TL;DR:

  • IoT data pipelines have four layers: ingestion (MQTT/Kafka), processing (stream or batch), storage (time-series DB), and visualisation
  • Time-series databases like InfluxDB and TimescaleDB outperform general-purpose databases for sensor data by 10–100x on write throughput and query speed
  • Stream processing with Kafka Streams or Apache Flink handles real-time anomaly detection; batch processing with Spark handles historical analysis

IoT data pipeline architecture is where most projects accumulate technical debt. A Raspberry Pi writing sensor readings directly to a Postgres table works for a proof of concept but falls apart at 1,000 devices and 10,000 readings per minute. Designing the pipeline correctly from the start — separating ingestion, processing, storage, and visualisation into distinct layers — makes the difference between a system that scales and one that requires an emergency rewrite at 10x load.

Layer 1: Ingestion

The ingestion layer receives raw data from devices and makes it available to downstream processors. Two protocols dominate.

MQTT is the standard for constrained IoT devices — it’s lightweight, handles unreliable connections, and every platform has a client library. Devices publish to topic hierarchies like factory/line-1/sensor/42/temperature. A broker (Mosquitto for small deployments, EMQX for production scale) receives and routes messages.

Apache Kafka is the standard for the edge-to-cloud boundary and high-throughput pipelines. Where MQTT is optimised for device-to-broker communication, Kafka is optimised for broker-to-processor communication. A common pattern is an MQTT-to-Kafka bridge: an EMQX rule engine or a Node.js bridge process subscribes to MQTT topics and publishes to Kafka topics. Kafka’s durable log retention means downstream consumers can replay data, recover from failures, and operate independently.

For lower-volume deployments (under 10,000 messages per second), MQTT alone is sufficient — the broker delivers to multiple subscribers, including stream processors and database writers. At higher volumes or when you need replay and at-least-once semantics, add Kafka.

Layer 2: Processing

Processing transforms raw device data into meaningful signals. Two models apply depending on latency requirements.

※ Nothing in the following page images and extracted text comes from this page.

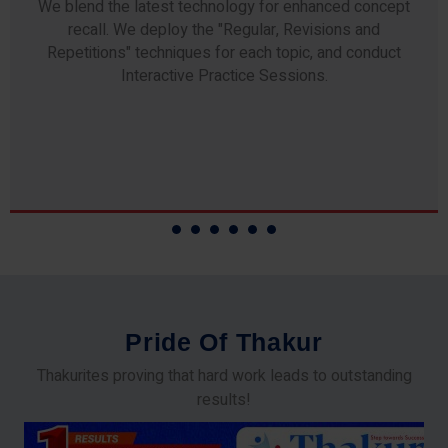
Any professor teaching at Thakur Science Academy
commits to the highest standards of expertise &
experience. Needless to say, they are the backbone of
our accomplishments!
P
r
i
d
e
O
f
T
h
a
k
u
r
Thakurites proving that hard work leads to outstanding
results!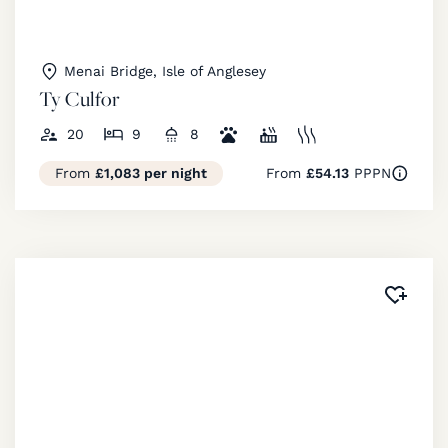
Menai Bridge, Isle of Anglesey
Ty Culfor
20
9
8
From
£1,083 per night
From
£54.13
PPPN
Added 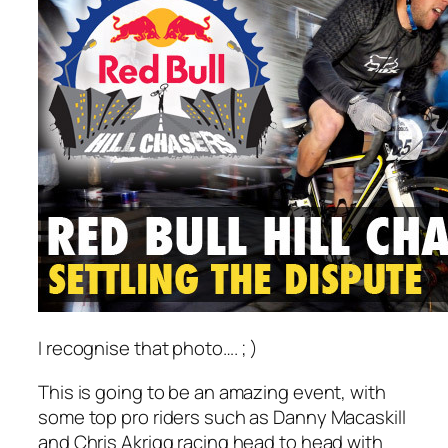
I recognise that photo…. ; )
This is going to be an amazing event, with
some top pro riders such as Danny Macaskill
and Chris Akrigg racing head to head with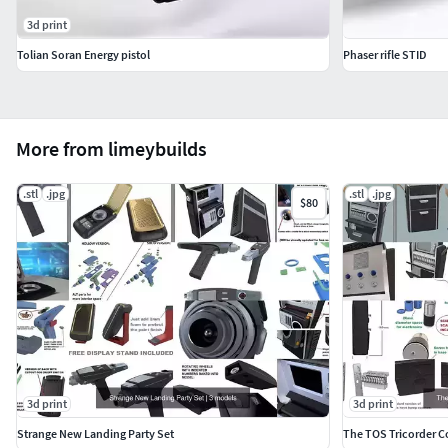
3d print
Tolian Soran Energy pistol
Phaser rifle STID
More from limeybuilds
.stl
.jpg
.stl
.jpg
$80
3d print
3d print
Strange New Landing Party Set
The TOS Tricorder C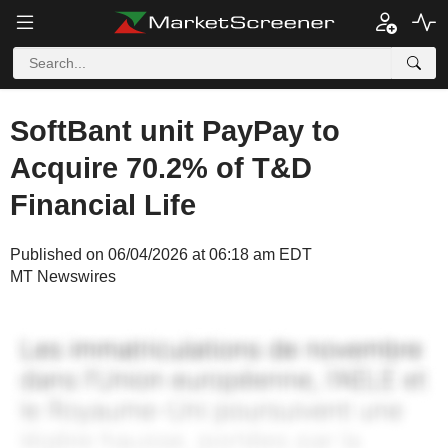
SoftBant unit PayPay to
Acquire 70.2% of T&D
Financial Life
Published on 06/04/2026 at 06:18 am EDT
MT Newswires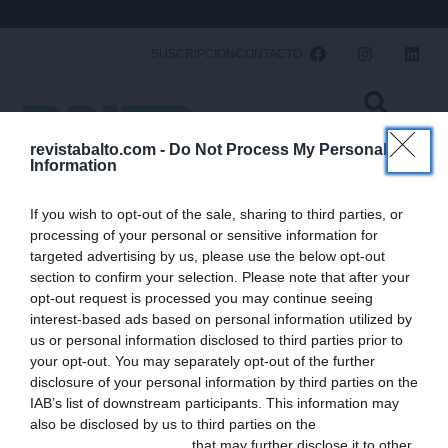
Ir
al
F
I
L
SUSCRIPCIÓN
CONTACTO
a
n
i
contenido
c
s
n
e
t
k
b
a
e
o
g
d
o
r
i
revistabalto.com -
Do Not Process My Personal
k
a
n
Information
m
← Volver
1/48
If you wish to opt-out of the sale, sharing to third parties, or
processing of your personal or sensitive information for
SOBRE
SÍGUENOS
F
L
I
targeted advertising by us, please use the below opt-out
NOSOTROS
a
i
n
section to confirm your selection. Please note that after your
Balto es el medio que
balto@saviacom.es
c
n
s
mejor contribuye a la
opt-out request is processed you may continue seeing
e
k
t
actualización
interest-based ads based on personal information utilized by
b
e
a
profesional de los
us or personal information disclosed to third parties prior to
veterinarios de animales
o
d
g
your opt-out. You may separately opt-out of the further
de compañía. Rigor,
o
i
r
disclosure of your personal information by third parties on the
calidad y actualidad son
k
n
a
IAB’s list of downstream participants. This information may
nuestras señas de
m
also be disclosed by us to third parties on the
IAB’s List of
identidad. Balto es
Downstream Participants
that may further disclose it to other
editado por Savia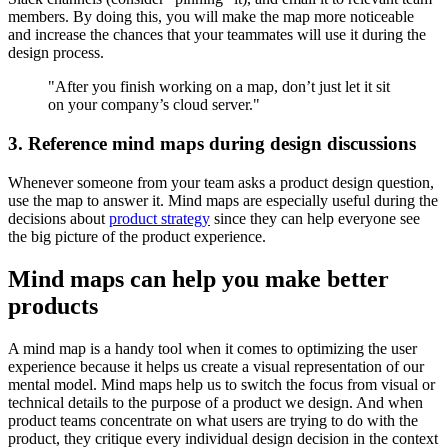
members. By doing this, you will make the map more noticeable
and increase the chances that your teammates will use it during the
design process.
"After you finish working on a map, don’t just let it sit
on your company’s cloud server."
3. Reference mind maps during design discussions
Whenever someone from your team asks a product design question,
use the map to answer it. Mind maps are especially useful during the
decisions about
product strategy
since they can help everyone see
the big picture of the product experience.
Mind maps can help you make better
products
A mind map is a handy tool when it comes to optimizing the user
experience because it helps us create a visual representation of our
mental model. Mind maps help us to switch the focus from visual or
technical details to the purpose of a product we design. And when
product teams concentrate on what users are trying to do with the
product, they critique every individual design decision in the context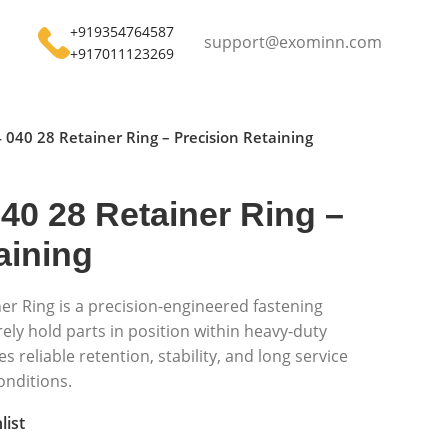
+919354764587
support@exominn.com
+917011123269
 040 28 Retainer Ring – Precision Retaining
40 28 Retainer Ring –
aining
er Ring is a precision-engineered fastening
ly hold parts in position within heavy-duty
s reliable retention, stability, and long service
onditions.
list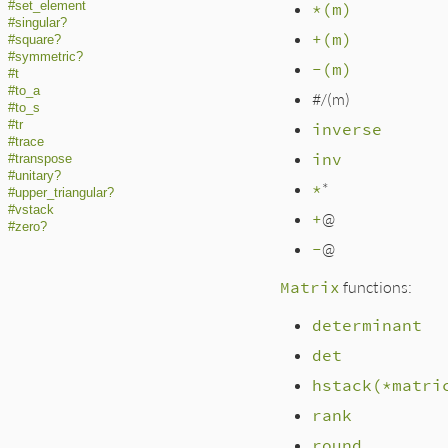
#set_element
*(m)
#singular?
+(m)
#square?
#symmetric?
-(m)
#t
#to_a
#/(m)
#to_s
#tr
inverse
#trace
inv
#transpose
#unitary?
*
*
#upper_triangular?
#vstack
+
@
#zero?
-
@
Matrix
functions:
determinant
det
hstack(*matri
rank
round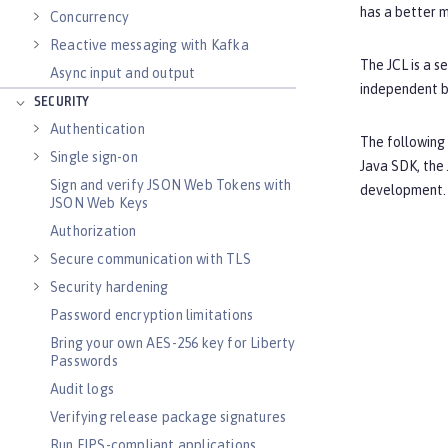
has a better 
Concurrency
Reactive messaging with Kafka
The JCL is a s
Async input and output
independent b
SECURITY
Authentication
The following
Single sign-on
Java SDK, the 
Sign and verify JSON Web Tokens with
development. 
JSON Web Keys
Authorization
Secure communication with TLS
Security hardening
Password encryption limitations
Bring your own AES-256 key for Liberty
Passwords
Audit logs
Verifying release package signatures
Run FIPS-compliant applications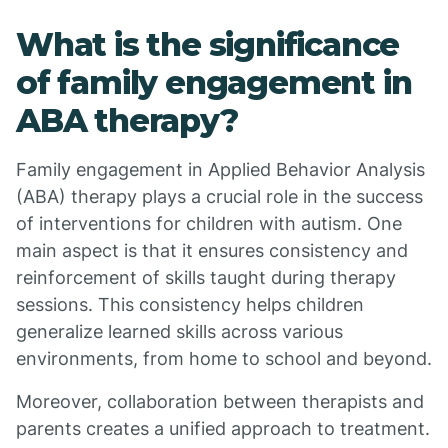
What is the significance
of family engagement in
ABA therapy?
Family engagement in Applied Behavior Analysis
(ABA) therapy plays a crucial role in the success
of interventions for children with autism. One
main aspect is that it ensures consistency and
reinforcement of skills taught during therapy
sessions. This consistency helps children
generalize learned skills across various
environments, from home to school and beyond.
Moreover, collaboration between therapists and
parents creates a unified approach to treatment.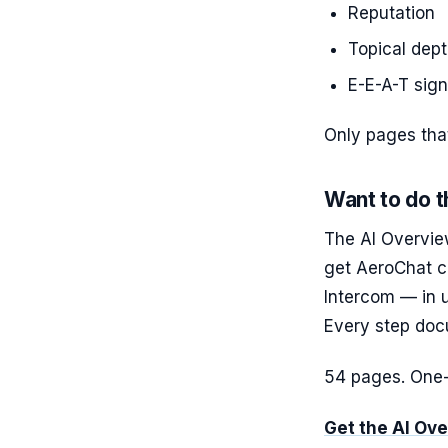
Reputation
Topical dep
E-E-A-T sign
Only pages that
Want to do t
The AI Overvie
get AeroChat c
Intercom — in 
Every step do
54 pages. One-
Get the AI Ov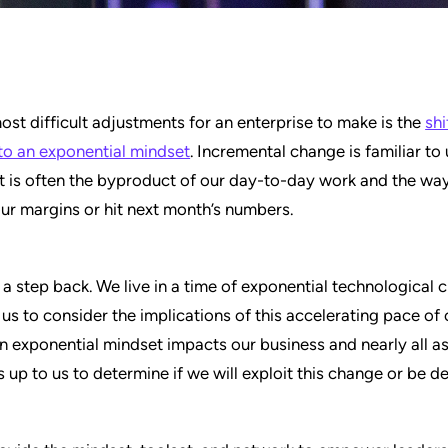
ost difficult adjustments for an enterprise to make is the
shi
to an exponential mindset
. Incremental change is familiar to
It is often the byproduct of our day-to-day work and the wa
ur margins or hit next month’s numbers.
e a step back. We live in a time of exponential technological 
or us to consider the implications of this accelerating pace of
 exponential mindset impacts our business and nearly all a
 is up to us to determine if we will exploit this change or be d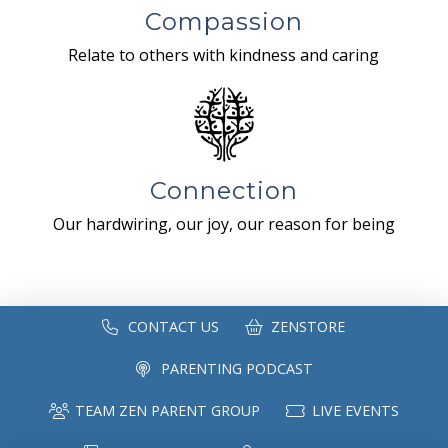
Compassion
Relate to others with kindness and caring
Connection
Our hardwiring, our joy, our reason for being
CONTACT US
ZENSTORE
PARENTING PODCAST
TEAM ZEN PARENT GROUP
LIVE EVENTS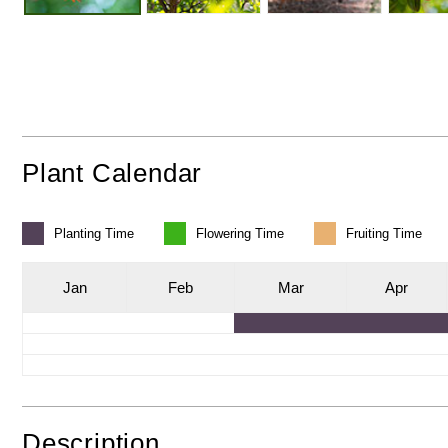
Plant Calendar
Planting
Time
Flowering
Time
Fruiting
Time
J
an
F
eb
M
ar
A
pr
Description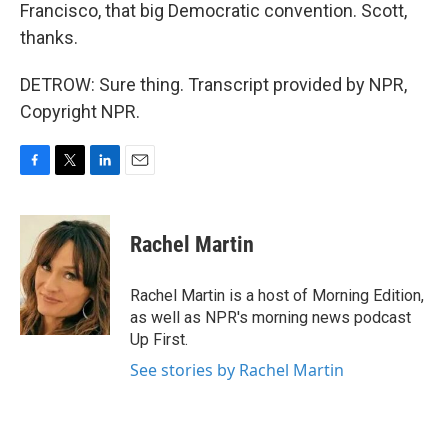
Francisco, that big Democratic convention. Scott,
thanks.
DETROW: Sure thing. Transcript provided by NPR,
Copyright NPR.
F
T
L
E
a
w
i
m
c
i
n
a
e
t
k
i
Rachel Martin
b
t
e
l
o
e
d
o
r
I
Rachel Martin is a host of Morning Edition,
k
n
as well as NPR's morning news podcast
Up First.
See stories by Rachel Martin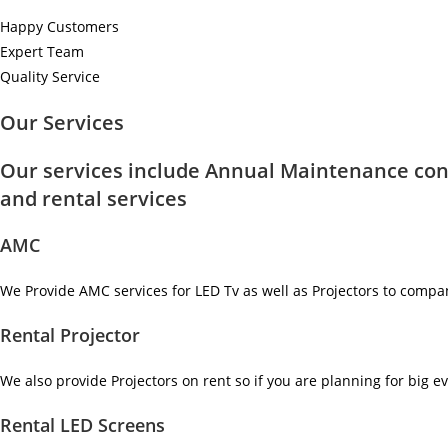
Happy Customers
Expert Team
Quality Service
Our Services
Our services include Annual Maintenance con
and rental services
AMC
We Provide AMC services for LED Tv as well as Projectors to compa
Rental Projector
We also provide Projectors on rent so if you are planning for big ev
Rental LED Screens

Stream processing operates on data as it arrives — sub-second latency for real-time alerting, feature computation, and anomaly detection.

Kafka Streams (Java/Kotlin) is embedded in your application, no separate cluster needed. Good for stateful aggregations (sliding window averages, count-based triggers) within a Kafka topology. Apache Flink is a separate cluster for complex event processing — handles out-of-order events with watermarks, supports exactly-once semantics, and scales to millions of events per second. KSQL / Confluent ksqlDB offers SQL-like stream processing on Kafka topics without writing Java, good for teams more comfortable with SQL than stream processing concepts.

A common edge stream processing pattern: compute a 60-second rolling average of temperature; emit an alert event if the value exceeds a threshold. The alert event goes to a separate Kafka topic triggering a notification workflow. The averaged value goes to the time-series database.

Batch processing operates on historical data — hourly or daily jobs for trend analysis, model retraining data preparation, and compliance reporting. Apache Spark or dbt on a data warehouse handles this tier. At the edge, batch jobs often run as scheduled Kubernetes CronJobs or systemd timers.

Layer 3: Storage

General-purpose relational databases fail at scale for time-series data. Standard B-tree indexes don’t handle append-heavy, time-ordered workloads efficiently, and table rows with many columns waste storage on sparse sensor data.

Time-series databases are purpose-built for this pattern:

DatabaseArchitectureBest ForWrite Throughput
InfluxDBColumnar, custom TSM engineIoT telemetry, metrics, events~500K points/sec per node
TimescaleDBPostgreSQL extensionSQL-familiar teams, relational + time-series~300K rows/sec
QuestDBSIMD-accelerated columnarHigh-frequency data, analytics queries~1M rows/sec
OpenTSDBHBase-backedVery large scale, existing HBase infraHigh, with HBase cluster

InfluxDB 3.x (rewritten in Rust with Apache Arrow/Parquet) is the current leader for pure IoT telemetry. The line protocol is simple to write and the SQL query interface handles downsampling and continuous queries well. InfluxDB’s tasks feature handles automated data rollups: keep full-resolution data for 30 days, 1-minute aggregates for 1 year, hourly aggregates indefinitely.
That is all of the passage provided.